DATA: Begin

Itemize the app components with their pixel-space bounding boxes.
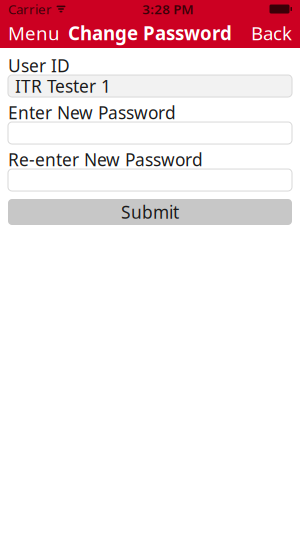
button[interactable]: Submit [8, 199, 292, 225]
button[interactable]: Menu [0, 18, 68, 48]
staticText: Back [251, 21, 292, 45]
staticText: Submit [121, 200, 179, 224]
button[interactable]: Back [243, 18, 300, 48]
staticText: Enter New Password [8, 101, 176, 124]
staticText: Change Password [68, 21, 232, 45]
staticText: Re-enter New Password [8, 148, 203, 171]
staticText: Menu [8, 21, 60, 45]
staticText: 3:28 PM [142, 0, 193, 18]
staticText: ITR Tester 1 [15, 74, 111, 98]
staticText: Carrier [8, 0, 52, 18]
staticText: User ID [8, 54, 70, 77]
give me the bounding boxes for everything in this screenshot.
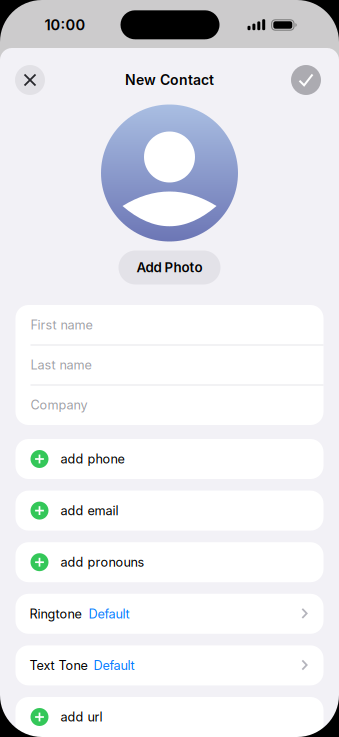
button[interactable]: Company <box>16 385 324 425</box>
staticText: Last name <box>30 357 92 373</box>
staticText: add url <box>60 709 102 725</box>
button[interactable]: add phone <box>16 439 324 479</box>
staticText: Default <box>88 606 130 621</box>
staticText: Text Tone <box>30 658 88 673</box>
staticText: add phone <box>60 451 124 467</box>
staticText: New Contact <box>125 72 214 88</box>
staticText: 10:00 <box>44 16 86 34</box>
button[interactable]: Add Photo <box>118 250 220 284</box>
staticText: Company <box>30 397 88 413</box>
button[interactable]: Done <box>291 65 321 95</box>
staticText: Add Photo <box>136 259 202 276</box>
staticText: add email <box>60 503 118 518</box>
button[interactable]: Ringtone <box>16 594 324 634</box>
button[interactable]: First name <box>16 305 324 345</box>
staticText: First name <box>30 317 92 333</box>
staticText: add pronouns <box>60 554 144 570</box>
staticText: Default <box>94 658 134 673</box>
staticText: Ringtone <box>30 606 82 621</box>
button[interactable]: add email <box>16 491 324 531</box>
button[interactable]: add pronouns <box>16 542 324 582</box>
button[interactable]: Text Tone <box>16 645 324 685</box>
button[interactable]: Cancel <box>15 65 45 95</box>
button[interactable]: Last name <box>16 345 324 385</box>
button[interactable]: add url <box>16 697 324 737</box>
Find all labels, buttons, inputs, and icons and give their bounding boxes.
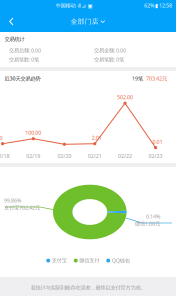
button[interactable]: 支付宝 xyxy=(46,257,67,264)
staticText: 0.01 xyxy=(153,138,163,145)
staticText: 02/19 xyxy=(26,152,40,160)
staticText: 微信支付 xyxy=(79,257,99,264)
staticText: 100.00 xyxy=(25,129,41,136)
staticText: 2.01 xyxy=(92,134,102,141)
staticText: 02/22 xyxy=(118,152,132,160)
staticText: 0.00 xyxy=(0,134,3,141)
staticText: 交易统计 xyxy=(4,36,24,43)
staticText: 若统计与实际到账存在误差，最终以支付官方为准。 xyxy=(30,284,146,291)
staticText: 02/21 xyxy=(88,152,102,160)
staticText: 交易笔数: 0笔 xyxy=(9,56,39,63)
staticText: 502.00 xyxy=(117,94,133,101)
staticText: 中国移动 ıll ⊿ ▣ xyxy=(56,2,92,9)
staticText: 99.86% xyxy=(4,197,21,204)
button[interactable]: 全部门店 xyxy=(68,13,108,30)
staticText: 微信1.00元 xyxy=(135,220,160,227)
staticText: 全部门店 xyxy=(71,17,99,26)
button[interactable]: Back xyxy=(4,11,19,32)
staticText: 62% ▮ 12:58 xyxy=(144,2,172,9)
staticText: 交易总额: 0.00 xyxy=(9,47,41,54)
staticText: 02/23 xyxy=(149,152,163,160)
staticText: 支付宝 xyxy=(52,257,67,264)
staticText: 703.42元 xyxy=(143,75,167,82)
staticText: 交易金额: 0.00 xyxy=(94,47,126,54)
staticText: 近30天交易趋势 xyxy=(4,75,40,82)
staticText: 支付宝702.42元 xyxy=(4,204,40,211)
staticText: 02/20 xyxy=(57,152,71,160)
staticText: QQ钱包 xyxy=(112,257,130,264)
staticText: 交易笔数: 0笔 xyxy=(94,56,124,63)
button[interactable]: 微信支付 xyxy=(74,257,99,264)
staticText: 19笔 xyxy=(132,75,143,82)
staticText: 02/18 xyxy=(0,152,10,160)
staticText: 0.14% xyxy=(146,213,160,220)
button[interactable]: QQ钱包 xyxy=(106,257,130,264)
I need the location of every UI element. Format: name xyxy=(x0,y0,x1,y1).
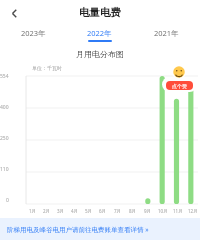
staticText: 2022年 xyxy=(87,28,112,38)
staticText: 11月 xyxy=(173,208,183,214)
staticText: 单位：千瓦时 xyxy=(32,65,62,71)
staticText: 点个赞 xyxy=(172,83,187,89)
staticText: 8月 xyxy=(129,208,137,214)
staticText: 3月 xyxy=(57,208,65,214)
staticText: 110 xyxy=(0,166,9,173)
staticText: 10月 xyxy=(158,208,168,214)
button[interactable]: 返回 xyxy=(4,3,24,23)
staticText: 2月 xyxy=(43,208,51,214)
staticText: 7月 xyxy=(114,208,122,214)
button[interactable]: 2021年 xyxy=(133,25,200,45)
staticText: 12月 xyxy=(188,208,198,214)
staticText: 0 xyxy=(6,197,9,204)
staticText: 月用电分布图 xyxy=(0,49,200,59)
staticText: 4月 xyxy=(71,208,79,214)
staticText: 电量电费 xyxy=(79,6,121,19)
staticText: 2023年 xyxy=(21,28,46,38)
button[interactable]: 2022年 xyxy=(66,25,133,45)
staticText: 2021年 xyxy=(154,28,179,38)
staticText: 400 xyxy=(0,104,9,111)
staticText: 9月 xyxy=(144,208,152,214)
button[interactable]: 2023年 xyxy=(0,25,66,45)
button[interactable]: 阶梯用电及峰谷电用户请前往电费账单查看详情 » xyxy=(0,218,200,240)
staticText: 1月 xyxy=(29,208,37,214)
button[interactable]: 点个赞 xyxy=(160,65,198,92)
staticText: 6月 xyxy=(99,208,107,214)
staticText: 250 xyxy=(0,135,9,142)
staticText: 554 xyxy=(0,73,9,80)
staticText: 5月 xyxy=(85,208,93,214)
staticText: 阶梯用电及峰谷电用户请前往电费账单查看详情 » xyxy=(7,225,149,234)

DATA: End

_WHAT YOU WILL DO_
Filter the entries down to the lines holding the string "phone". Copy each of those lines.

_SOLUTION_
button[interactable]: add phone <box>16 439 324 479</box>
staticText: add phone <box>60 451 124 467</box>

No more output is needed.